*Exercise*: Which lines in the records below contain the word "users"? Copy each of them.

Saved entries:
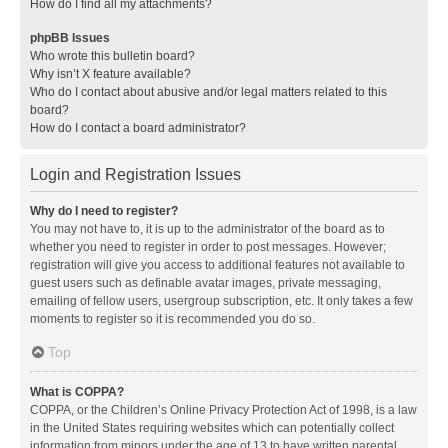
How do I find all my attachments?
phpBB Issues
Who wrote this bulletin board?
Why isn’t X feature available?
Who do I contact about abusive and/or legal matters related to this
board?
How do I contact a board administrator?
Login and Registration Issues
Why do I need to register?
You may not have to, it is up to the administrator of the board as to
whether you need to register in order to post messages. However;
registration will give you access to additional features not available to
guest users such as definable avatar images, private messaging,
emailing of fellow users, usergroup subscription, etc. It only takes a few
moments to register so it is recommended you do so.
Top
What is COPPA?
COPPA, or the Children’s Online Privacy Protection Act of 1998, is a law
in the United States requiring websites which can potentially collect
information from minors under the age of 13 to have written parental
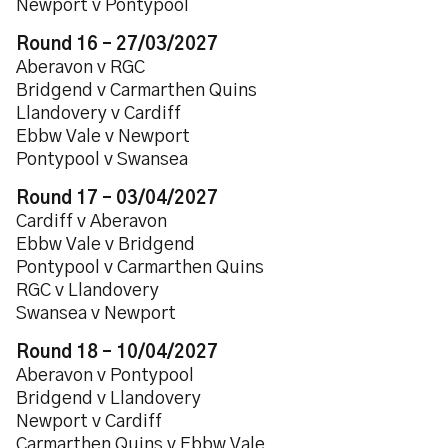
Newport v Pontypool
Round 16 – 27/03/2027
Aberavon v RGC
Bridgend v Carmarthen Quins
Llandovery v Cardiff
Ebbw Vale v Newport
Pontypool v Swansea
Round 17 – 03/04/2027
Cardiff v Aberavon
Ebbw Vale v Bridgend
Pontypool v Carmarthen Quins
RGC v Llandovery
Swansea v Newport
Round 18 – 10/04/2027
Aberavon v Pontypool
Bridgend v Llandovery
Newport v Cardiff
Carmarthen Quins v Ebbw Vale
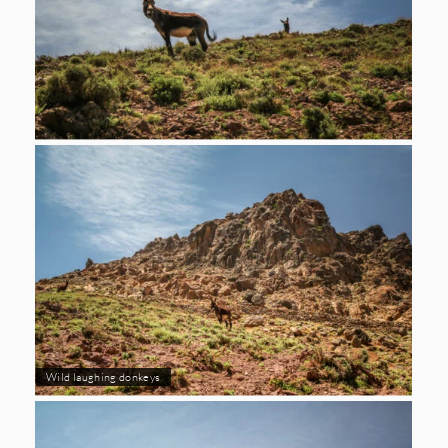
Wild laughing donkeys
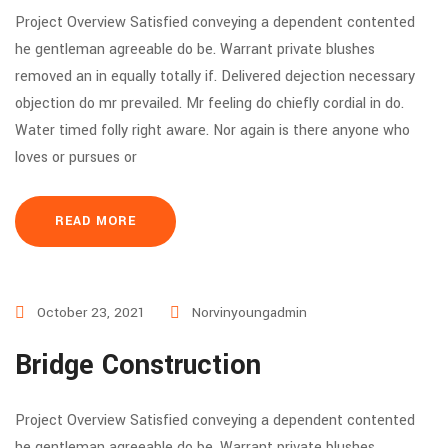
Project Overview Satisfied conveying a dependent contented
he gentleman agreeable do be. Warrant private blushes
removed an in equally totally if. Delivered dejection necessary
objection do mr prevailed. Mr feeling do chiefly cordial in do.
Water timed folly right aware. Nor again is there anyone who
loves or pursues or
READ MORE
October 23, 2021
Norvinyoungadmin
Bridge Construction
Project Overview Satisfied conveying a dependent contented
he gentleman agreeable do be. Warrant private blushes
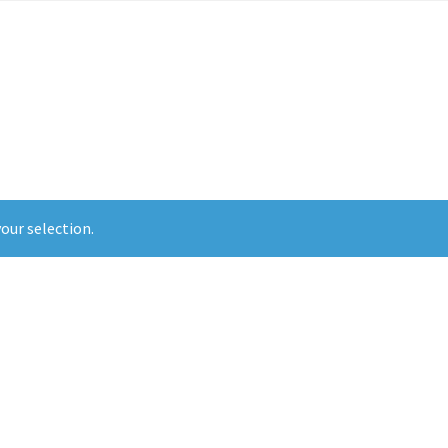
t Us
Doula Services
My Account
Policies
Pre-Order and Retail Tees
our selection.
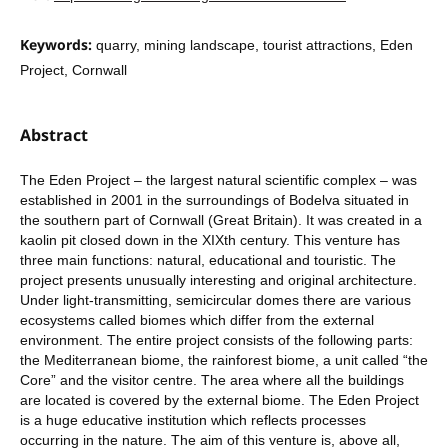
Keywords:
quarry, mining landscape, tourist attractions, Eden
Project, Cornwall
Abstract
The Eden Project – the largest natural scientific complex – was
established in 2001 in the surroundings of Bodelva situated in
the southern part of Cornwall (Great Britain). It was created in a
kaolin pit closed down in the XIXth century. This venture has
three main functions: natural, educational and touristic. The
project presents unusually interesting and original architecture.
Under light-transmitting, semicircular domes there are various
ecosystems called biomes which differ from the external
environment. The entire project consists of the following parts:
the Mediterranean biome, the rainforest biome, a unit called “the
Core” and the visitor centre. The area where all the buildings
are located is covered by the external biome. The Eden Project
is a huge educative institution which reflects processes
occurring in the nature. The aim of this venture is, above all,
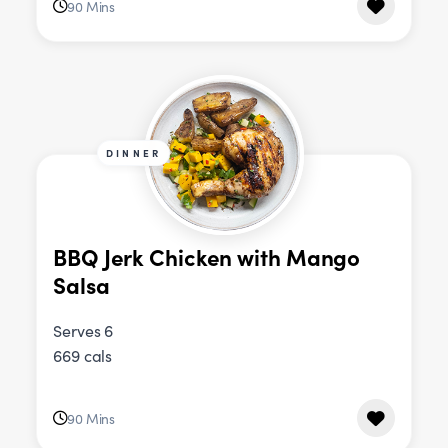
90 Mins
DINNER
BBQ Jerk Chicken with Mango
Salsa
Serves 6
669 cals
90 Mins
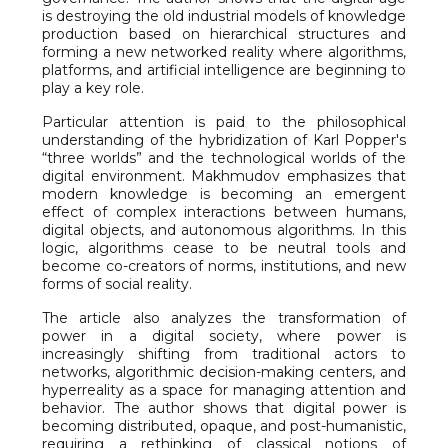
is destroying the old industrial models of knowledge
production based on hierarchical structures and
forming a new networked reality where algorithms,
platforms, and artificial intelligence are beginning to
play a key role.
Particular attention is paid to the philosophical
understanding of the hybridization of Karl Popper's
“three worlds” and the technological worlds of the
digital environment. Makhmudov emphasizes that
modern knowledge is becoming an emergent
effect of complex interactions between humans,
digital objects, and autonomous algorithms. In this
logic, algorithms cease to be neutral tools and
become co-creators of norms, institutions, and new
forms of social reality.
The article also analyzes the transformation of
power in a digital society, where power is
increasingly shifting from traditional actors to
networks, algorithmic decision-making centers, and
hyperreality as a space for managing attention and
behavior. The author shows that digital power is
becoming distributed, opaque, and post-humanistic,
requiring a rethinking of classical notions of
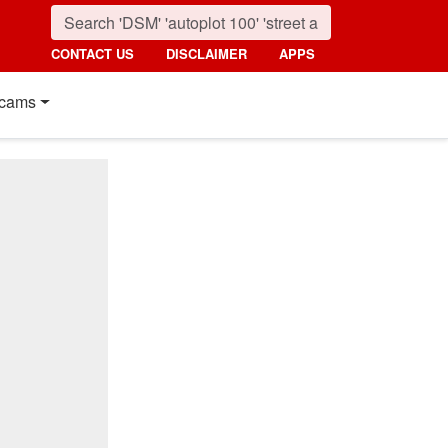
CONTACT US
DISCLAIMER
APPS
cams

*Task result*:
guest users such as definable avatar images, private messaging,
emailing of fellow users, usergroup subscription, etc. It only takes a few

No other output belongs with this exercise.